Summary enforcement of a settlement agreement for which there is no dispute as to the terms of the agreement is the only appropriate judicial response, absent proof of fraud or duress. See, e.g., Aro Corp. v. Allied Witan Co., 531 F.2d 1368, 1372 (6th Cir.), cert. denied, 429 U.S. 862 (1976); Kukla v. National Distillers Products Co., 483 F.2d 619, 621 (6th Cir. 1973). The Court has the inherent power to enforce agreements of settlement. Bostick Foundry Co. v. Lindberg, 797 F.2d 280 (6th Cir. 1986), cert. denied, --- U.S. ----, 107 S. Ct. 953 (1987); Bowater North America Corp. v. Murray Machinery, Inc., 773 F.2d 71 (6th Cir. 1985). Title VII claims are subject to dismissal where there has been a voluntary and knowing settlement. Alexander v. Gardner-Denver Co., 415 U.S. 36, 52 n. 15 (1974).

"Those who employ the judicial appellate process to attack a settlement through which controversy has been set to rest bear a properly heavy burden." Asberry v. United States Postal Service, 692 F.2d 1378, 1380 (Fed. Cir. 1982).

Ullmann advances the argument that the settlement should not have been enforced because her underlying claim of sexual harassment was meritorious and defendants' counterclaim for sanctions was without merit. To set aside a settlement agreement on that basis would negate any settlement where the parties agreed to forego their respective claims. Ullmann's contention that she settled out of fear of losing the counterclaim is equally without merit.

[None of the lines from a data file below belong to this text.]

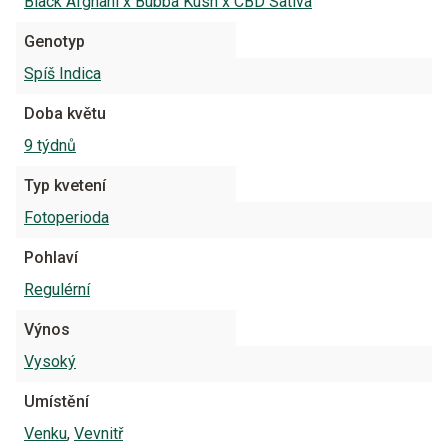
Black Afghani x Bubba Kush x CBD Sativa
Genotyp
Spíš Indica
Doba květu
9 týdnů
Typ kvetení
Fotoperioda
Pohlaví
Regulérní
Výnos
Vysoký
Umístění
Venku
,
Vevnitř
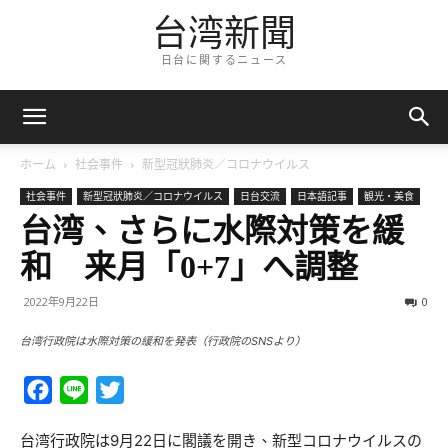
台湾新聞
日台に関するニュース
ホーム
社会事件
新型冠狀肺炎／コロナウイルス
社会事件
新型冠狀肺炎／コロナウイルス
日台交流
日本語記事
観光・美食
台湾、さらに水際対策を緩
和 来月「0+7」へ調整
2022年9月22日
0
台湾行政院は水際対策の緩和を発表（行政院のSNSより）
Facebook
Line
Twitter
台湾行政院は9月22日に閣議を開き、新型コロナウイルスの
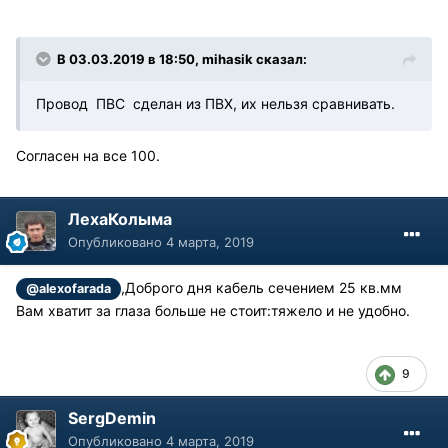
В 03.03.2019 в 18:50, mihasik сказал:
Провод ПВС сделан из ПВХ, их нельзя сравнивать.
Согласен на все 100.
ЛехаКолыма
Опубликовано
4 марта, 2019
,Доброго дня кабель сечением 25 кв.мм
@alexofarada
Вам хватит за глаза больше не стоит:тяжело и не удобно.
9
SergDemin
Опубликовано
4 марта, 2019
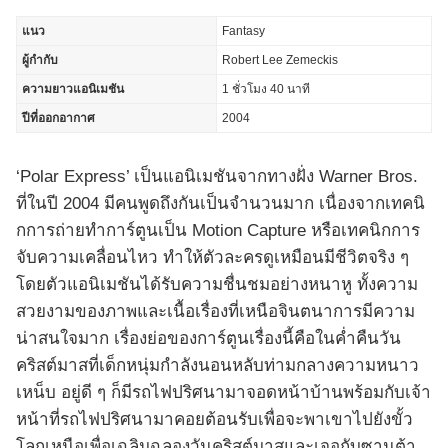
แนว
Fantasy
ผู้กำกับ
Robert Lee Zemeckis
ความยาวแอนิเมชัน
1 ชั่วโมง 40 นาที
ปีที่ออกอากาศ
2004
‘Polar Express’ เป็นแอนิเมชันจากทางฝั่ง Warner Bros.
ที่ในปี 2004 มีคนพูดถึงกันเป็นจำนวนมาก เนื่องจากเทคนิ
กการถ่ายทำการ์ตูนเป็น Motion Capture หรือเทคนิกการ
จับความเคลื่อนไหว ทำให้ตัวละครดูเหมือนมีชีวิตจริง ๆ
โดยตัวแอนิเมชันได้รับความชื่นชมอย่างหนาหู ทั้งความ
สวยงามของภาพและเนื้อเรื่องที่เหนือจินตนาการมีความ
น่าสนใจมาก เรื่องย่อของการ์ตูนเรื่องนี้คือในค่ำคืนวัน
คริสต์มาสที่เด็กหนุ่มกำลังนอนหลับท่ามกลางความหนาว
เหน็บ อยู่ดี ๆ ก็มีรถไฟปริศนามาจอดหน้าบ้านพร้อมกับเจ้า
หน้าที่รถไฟปริศนามาคอยต้อนรับเพื่อจะพาเขาไปยังขั้ว
โลกเหนือเพื่อเฉลิมฉลองวันคริสต์มาสและเจอกับซานต้า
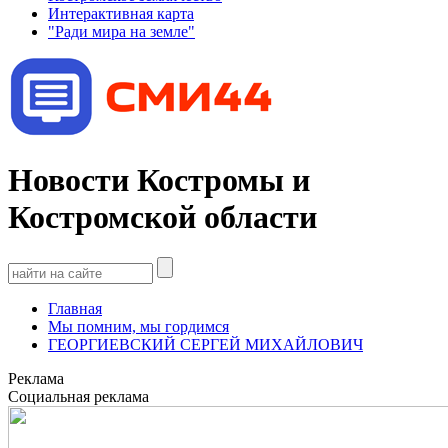
Интерактивная карта
"Ради мира на земле"
Новости Костромы и
Костромской области
Главная
Мы помним, мы гордимся
ГЕОРГИЕВСКИЙ СЕРГЕЙ МИХАЙЛОВИЧ
Реклама
Социальная реклама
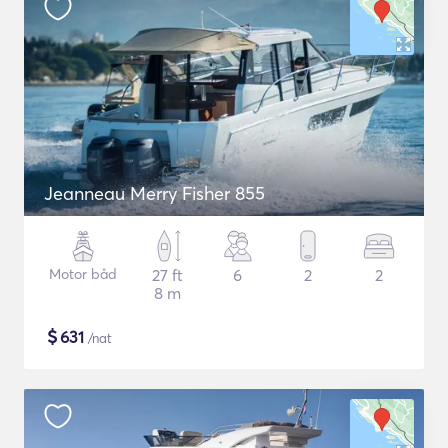
Jeanneau Merry Fisher 855
Motor båd
27 ft
6
2
2
8 m
$
631
/nat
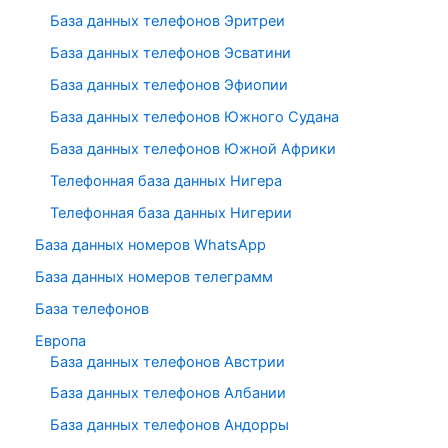
База данных телефонов Эритреи
База данных телефонов Эсватини
База данных телефонов Эфиопии
База данных телефонов Южного Судана
База данных телефонов Южной Африки
Телефонная база данных Нигера
Телефонная база данных Нигерии
База данных номеров WhatsApp
База данных номеров телеграмм
База телефонов
Европа
База данных телефонов Австрии
База данных телефонов Албании
База данных телефонов Андорры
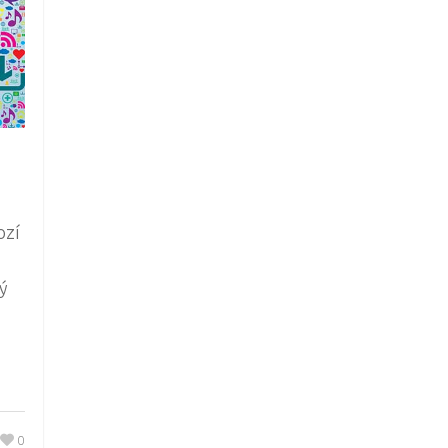
ozí
ý
0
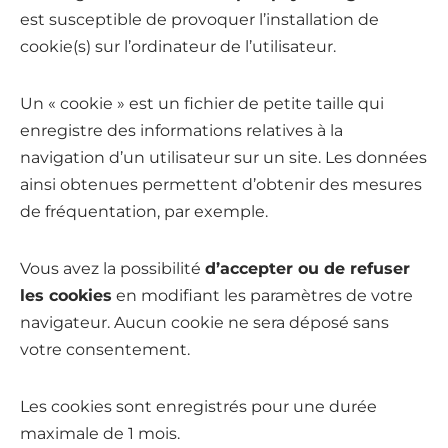
est susceptible de provoquer l’installation de
cookie(s) sur l’ordinateur de l’utilisateur.
Un « cookie » est un fichier de petite taille qui
enregistre des informations relatives à la
navigation d’un utilisateur sur un site. Les données
ainsi obtenues permettent d’obtenir des mesures
de fréquentation, par exemple.
Vous avez la possibilité
d’accepter ou de refuser
les cookies
en modifiant les paramètres de votre
navigateur. Aucun cookie ne sera déposé sans
votre consentement.
Les cookies sont enregistrés pour une durée
maximale de
1
mois.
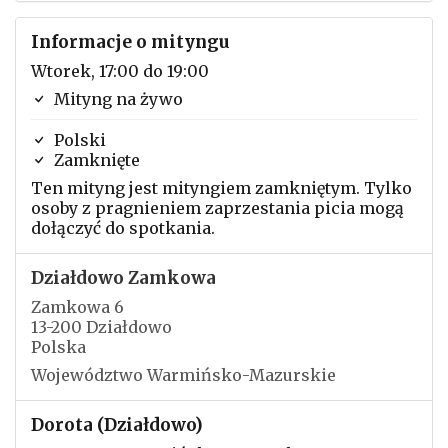
Informacje o mityngu
Wtorek, 17:00 do 19:00
Mityng na żywo
Polski
Zamknięte
Ten mityng jest mityngiem zamkniętym. Tylko
osoby z pragnieniem zaprzestania picia mogą
dołączyć do spotkania.
Działdowo Zamkowa
Zamkowa 6
13-200 Działdowo
Polska
Województwo Warmińsko-Mazurskie
Dorota (Działdowo)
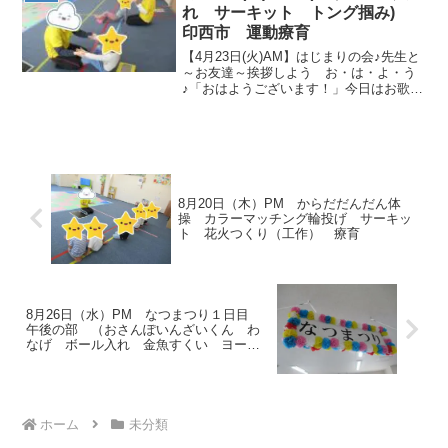
く見て、...
れ サーキット トング掴み)
印西市 運動療育
【4月23日(火)AM】はじまりの会♪先生と
～お友達～挨拶しよう お・は・よ・う
♪「おはようございます！」今日はお歌を
歌って挨拶をしました！音楽風船玉入れ
音楽が流れている間は周りをぐるぐる走
りましょう💨がんばれー(≧▽≦)曲が止ま
ったら風船...
8月20日（木）PM からだだんだん体
操 カラーマッチング輪投げ サーキッ
ト 花火つくり（工作） 療育
8月26日（水）PM なつまつり１日目
午後の部 （おさんぽいんざいくん わ
なげ ボール入れ 金魚すくい ヨーヨ
ー釣り） 療育
ホーム
未分類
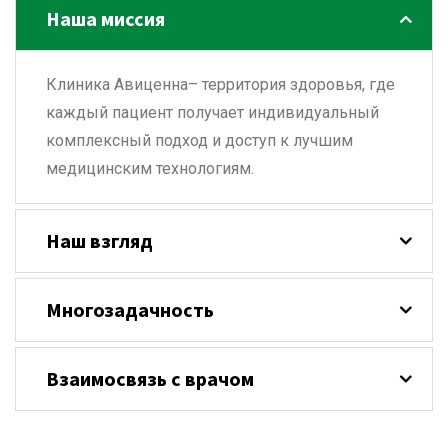
Наша миссия
Клиника Авиценна– территория здоровья, где
каждый пациент получает индивидуальный
комплексный подход и доступ к лучшим
медицинским технологиям.
Наш взгляд
Многозадачность
Взаимосвязь с врачом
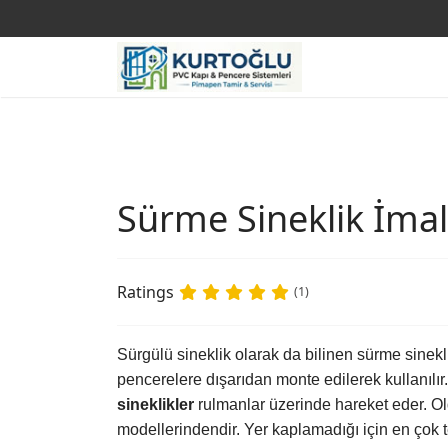
Sürme Sineklik İmal
Ratings
(1)
Sürgülü sineklik olarak da bilinen sürme sinek
pencerelere dışarıdan monte edilerek kullanılır
sineklikler
rulmanlar üzerinde hareket eder. Ol
modellerindendir. Yer kaplamadığı için en çok te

Ullmann's claim that the settlement agreement should not have been enforced because of the duress imposed by the Magistrate's threat to impose sanctions if plaintiff failed to settle the case merits discussion. Ullmann made no reference to such a threat when she addressed the court on July 28, 1987 and stated her reasons for agreeing to the settlement. The record itself fails to disclose such a threat. Magistrate Merz specifically denied having made such a threat in his opinion ordering enforcement of the settlement agreement as he stated

Plaintiff asserts the settlement agreement is void because her assent was induced by duress, to wit, the threat of sanctions. A distinction must be drawn between two kinds of threats which are not clearly distinguished in Plaintiff's Memorandum.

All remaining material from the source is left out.